Awkward moment of the day: you're attending a geek conference of some sort, and you walk up to a group of nerds. The group stops talking as the nearest nerd turns to you and asks you, "What do you think about [SOMETHING YOU HAVE NO IDEA ABOUT] ?" You freeze.... just a little bit too long, and the group collectively snorts their disapproval. You're now "that guy that doesn't know anything."

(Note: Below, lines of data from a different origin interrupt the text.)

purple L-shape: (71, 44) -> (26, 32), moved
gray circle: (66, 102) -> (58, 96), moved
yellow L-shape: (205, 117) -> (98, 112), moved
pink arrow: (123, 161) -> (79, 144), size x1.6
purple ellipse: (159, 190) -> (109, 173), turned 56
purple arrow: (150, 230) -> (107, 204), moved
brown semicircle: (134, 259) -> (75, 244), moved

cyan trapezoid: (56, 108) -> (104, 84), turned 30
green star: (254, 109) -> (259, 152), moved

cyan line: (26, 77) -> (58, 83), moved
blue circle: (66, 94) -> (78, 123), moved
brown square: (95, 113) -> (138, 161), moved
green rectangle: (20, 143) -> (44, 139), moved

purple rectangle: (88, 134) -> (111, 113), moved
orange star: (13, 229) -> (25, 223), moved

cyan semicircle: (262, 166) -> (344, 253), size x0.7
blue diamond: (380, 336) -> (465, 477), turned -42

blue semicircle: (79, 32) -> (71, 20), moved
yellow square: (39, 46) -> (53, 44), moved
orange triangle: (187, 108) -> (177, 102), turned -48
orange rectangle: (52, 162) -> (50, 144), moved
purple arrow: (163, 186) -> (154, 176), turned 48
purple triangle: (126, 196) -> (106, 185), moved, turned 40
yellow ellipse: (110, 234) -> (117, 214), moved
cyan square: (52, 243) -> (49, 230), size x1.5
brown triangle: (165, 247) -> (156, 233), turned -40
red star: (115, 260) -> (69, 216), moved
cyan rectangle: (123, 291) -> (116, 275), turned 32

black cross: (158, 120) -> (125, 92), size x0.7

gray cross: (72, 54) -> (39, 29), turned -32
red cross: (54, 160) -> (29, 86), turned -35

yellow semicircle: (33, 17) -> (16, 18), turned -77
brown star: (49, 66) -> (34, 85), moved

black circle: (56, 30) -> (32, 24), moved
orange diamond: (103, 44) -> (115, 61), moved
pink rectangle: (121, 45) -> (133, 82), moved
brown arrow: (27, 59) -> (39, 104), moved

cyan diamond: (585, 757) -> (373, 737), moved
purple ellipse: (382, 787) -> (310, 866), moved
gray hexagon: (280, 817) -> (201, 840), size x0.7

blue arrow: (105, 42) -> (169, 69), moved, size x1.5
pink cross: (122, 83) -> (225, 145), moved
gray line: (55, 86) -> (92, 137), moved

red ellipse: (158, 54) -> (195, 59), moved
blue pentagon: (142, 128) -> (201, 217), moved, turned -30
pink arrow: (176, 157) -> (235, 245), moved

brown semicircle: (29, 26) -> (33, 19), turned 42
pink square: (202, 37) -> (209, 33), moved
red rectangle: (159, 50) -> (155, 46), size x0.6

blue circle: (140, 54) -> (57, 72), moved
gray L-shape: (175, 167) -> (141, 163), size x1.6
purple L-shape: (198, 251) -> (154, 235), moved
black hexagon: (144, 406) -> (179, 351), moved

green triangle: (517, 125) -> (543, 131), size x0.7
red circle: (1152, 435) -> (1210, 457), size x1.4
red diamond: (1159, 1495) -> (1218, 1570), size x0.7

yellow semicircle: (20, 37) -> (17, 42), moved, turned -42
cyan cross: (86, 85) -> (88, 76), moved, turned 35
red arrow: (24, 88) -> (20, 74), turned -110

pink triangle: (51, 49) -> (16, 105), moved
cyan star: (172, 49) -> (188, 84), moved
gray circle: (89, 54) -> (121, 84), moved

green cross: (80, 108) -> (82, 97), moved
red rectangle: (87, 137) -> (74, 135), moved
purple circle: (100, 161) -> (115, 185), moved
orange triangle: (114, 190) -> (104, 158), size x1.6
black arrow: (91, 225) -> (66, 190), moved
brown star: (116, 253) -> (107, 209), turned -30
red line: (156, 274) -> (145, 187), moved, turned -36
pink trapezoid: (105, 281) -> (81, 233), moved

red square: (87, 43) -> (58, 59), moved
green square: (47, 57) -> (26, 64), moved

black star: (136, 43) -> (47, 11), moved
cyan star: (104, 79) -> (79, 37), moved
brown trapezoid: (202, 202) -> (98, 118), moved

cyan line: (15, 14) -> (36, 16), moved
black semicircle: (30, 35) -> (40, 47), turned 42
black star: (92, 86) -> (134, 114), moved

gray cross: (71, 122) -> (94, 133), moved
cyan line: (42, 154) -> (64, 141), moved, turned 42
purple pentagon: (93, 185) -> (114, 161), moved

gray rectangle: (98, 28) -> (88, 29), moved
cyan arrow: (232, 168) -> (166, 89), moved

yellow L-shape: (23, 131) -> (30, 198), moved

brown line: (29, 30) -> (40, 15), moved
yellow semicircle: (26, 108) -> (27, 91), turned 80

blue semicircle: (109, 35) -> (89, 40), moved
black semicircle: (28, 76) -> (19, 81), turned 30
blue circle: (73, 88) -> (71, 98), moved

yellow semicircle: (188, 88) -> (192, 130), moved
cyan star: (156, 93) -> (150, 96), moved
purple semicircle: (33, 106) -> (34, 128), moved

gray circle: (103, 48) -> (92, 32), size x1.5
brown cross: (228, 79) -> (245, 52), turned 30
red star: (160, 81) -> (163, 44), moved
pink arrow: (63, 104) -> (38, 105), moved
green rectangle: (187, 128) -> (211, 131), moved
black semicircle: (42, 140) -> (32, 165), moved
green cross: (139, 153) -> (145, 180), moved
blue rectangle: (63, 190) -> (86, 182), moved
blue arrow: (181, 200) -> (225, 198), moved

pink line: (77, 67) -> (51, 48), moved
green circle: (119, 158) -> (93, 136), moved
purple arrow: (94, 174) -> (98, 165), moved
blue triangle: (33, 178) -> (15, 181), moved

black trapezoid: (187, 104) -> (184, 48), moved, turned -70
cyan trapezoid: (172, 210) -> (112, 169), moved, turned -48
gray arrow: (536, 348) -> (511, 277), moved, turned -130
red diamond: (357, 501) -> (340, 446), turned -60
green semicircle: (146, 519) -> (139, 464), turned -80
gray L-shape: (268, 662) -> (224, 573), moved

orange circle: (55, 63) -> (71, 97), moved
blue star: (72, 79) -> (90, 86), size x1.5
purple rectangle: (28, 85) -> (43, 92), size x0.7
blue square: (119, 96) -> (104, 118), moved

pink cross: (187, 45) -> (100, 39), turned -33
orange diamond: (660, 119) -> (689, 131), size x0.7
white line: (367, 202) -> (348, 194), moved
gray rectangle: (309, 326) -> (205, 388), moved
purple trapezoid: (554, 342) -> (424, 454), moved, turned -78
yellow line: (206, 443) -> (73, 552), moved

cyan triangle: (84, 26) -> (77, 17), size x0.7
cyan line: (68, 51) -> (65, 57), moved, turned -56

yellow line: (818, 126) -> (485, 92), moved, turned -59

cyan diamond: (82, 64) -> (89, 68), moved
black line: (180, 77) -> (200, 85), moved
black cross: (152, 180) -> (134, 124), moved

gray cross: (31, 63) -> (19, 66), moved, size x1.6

Of course, you probably know a lot (just not that one topic), but no nerd wants to admit that he doesn't know something. Knowledge is our most important characteristic, so it's time to fill in some gaps. Today's topic: storage and memory (aka RAM and hard drives)! This guide should be a crash course in all the major points you should know about this topic.
=== MEMORY / RAM ====
Sometimes there are so many little details to know about things like RAM that it starts becoming a fuzzy idea. You don't know exactly why MORE RAM is better or how it makes your computer/server run faster, it just does. But you don't need to know all the details as long as you know the following basics. Let's start with this:
If someone asked you the lyrics to your favorite song, what would be faster - repeating them from memory or looking them up?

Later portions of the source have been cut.